One of the strangest parts of the Comet conspiracy theory was the fixation on a triangular spiral symbol, which adherents saw as proof of the pizza shop’s true nature. The premise was that the FBI had identified the symbol as a kind of pedophile hobo code, used to designate certain settings as friendly to child abuse. When the same symbol appeared in a nearby pizza shop’s logo, it was taken as powerful evidence of the shop’s involvement in the scheme. Armed with that evidence, groups eagerly pieced through Comet’s Instagram feed and interior decor in search of the symbol.

It’s a classic case of confirmation bias — look for something vague enough and you’re bound to find it — but the overall psychological effect is even more important. For believers in the theory, the symbol really does function as a kind of secret handshake, known only to insiders and revealing otherwise invisible schemes.

A FEVERISH HIVE MIND

Confirmation bias is particularly strong when there’s a lot of information and enough eyes to scan through all of it.

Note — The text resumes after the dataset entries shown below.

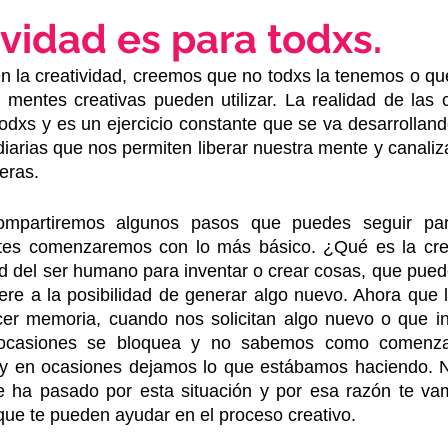
ividad es para todxs.
la creatividad, creemos que no todxs la tenemos o que
as mentes creativas pueden utilizar. La realidad de las 
todxs y es un ejercicio constante que se va desarrolland
arias que nos permiten liberar nuestra mente y canaliza
eras.
ompartiremos algunos pasos que puedes seguir para
ntes comenzaremos con lo más básico. ¿Qué es la creat
ad
 del 
ser humano
 para inventar o crear cosas, que puede
fiere a la posibilidad de generar algo nuevo. Ahora que
hacer memoria, cuando nos solicitan algo nuevo o que i
ocasiones se bloquea y no sabemos como comenzar
 y en ocasiones dejamos lo que estábamos haciendo. N
e ha pasado por esta situación y por esa razón te vam
ue te pueden ayudar en el proceso creativo. 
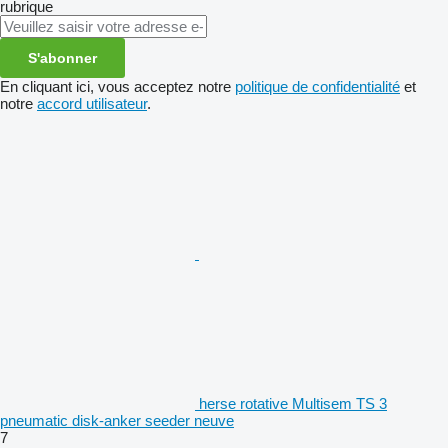
rubrique
S'abonner
En cliquant ici, vous acceptez notre
politique de confidentialité
et
notre
accord utilisateur
.
herse rotative Multisem TS 3
pneumatic disk-anker seeder neuve
7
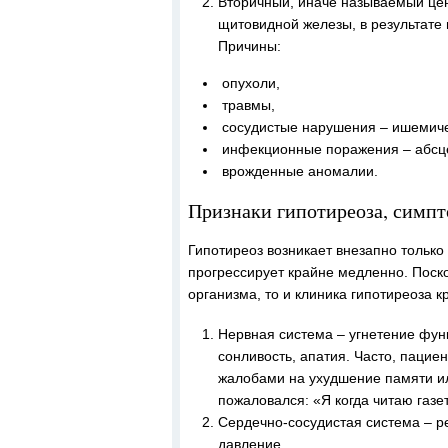
Вторичный, иначе называемый це
щитовидной железы, в результате
Причины:
опухоли,
травмы,
сосудистые нарушения – ишемиче
инфекционные поражения – абсце
врожденные аномалии.
Признаки гипотиреоза, симп
Гипотиреоз возникает внезапно только
прогрессирует крайне медленно. Поск
организма, то и клиника гипотиреоза 
Нервная система – угнетение фун
сонливость, апатия. Часто, пацие
жалобами на ухудшение памяти ил
пожаловался: «Я когда читаю газет
Сердечно-сосудистая система – ре
давление.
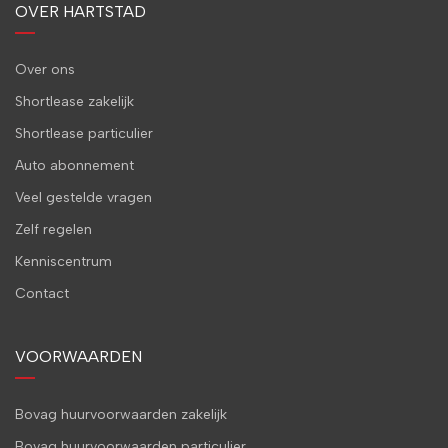
OVER HARTSTAD
Over ons
Shortlease zakelijk
Shortlease particulier
Auto abonnement
Veel gestelde vragen
Zelf regelen
Kenniscentrum
Contact
VOORWAARDEN
Bovag huurvoorwaarden zakelijk
Bovag huurvoorwaarden particulier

When the group is already committed to a certain interpretation of events, it also lets them reinforce and expand that interpretation, pushing the most extreme ideas to the surface. In earlier iterations, that was confined to mailing lists or chat rooms, but now social networks let it sprawl across platforms, playing out on Facebook, Twitter, and conspiracy-friendly news sites.

That effect was particularly vivid when the group got a hold of emails leaked from Clinton campaign manager John Podesta. Simple references to pizza, cheese, and sauce (regarding, let’s remember, a pizzeria) were twisted into coded signals to a sex-trafficking ring. From the outside, it looked like nonsense, but once those conjectures hit Twitter or Facebook, tens of thousands of people shared them, reaffirming to each other that they had found proof of a sex-trafficking ring.

CHILD ABUSE

The core of all of it is child abuse, a crime that’s both plausible enough as a conspiracy and horrifying enough to supersede normal concerns about plausibility and decorum that might take hold if we were talking about tax fraud. Child abuse rings are very real, and in the wake of recent stories about abuse in the Catholic Church, at Penn State, and among Congressional pages, it’s not so implausible that a similar scandal could be brewing at a DC pizzeria, and many were clearly so horrified by the possibility that the evidence itself became an afterthought.

That disregard for evidence is a much more potent force than it was in previous decades. The effect is amplified by the internet — particularly Facebook, where it was easy for insiders to reach other insiders and share new “evidence.” It was also amplified by the election, which created a demand for ever-more-elaborate conspiracy theories concerning Hillary Clinton, only fueled by Clinton’s own penchant for secrecy. President-elect Trump and his supporters explicitly encouraged some of those theories, giving them even more legitimacy.

Still, the core of the story is something much simpler and more familiar, a kind of feverish distrust channeled into often arbitrary details, spread from person to person, feeding off the distrust of larger media institutions. What’s surprising is how powerful that cycle has become — and with Sunday’s attack, how dangerous.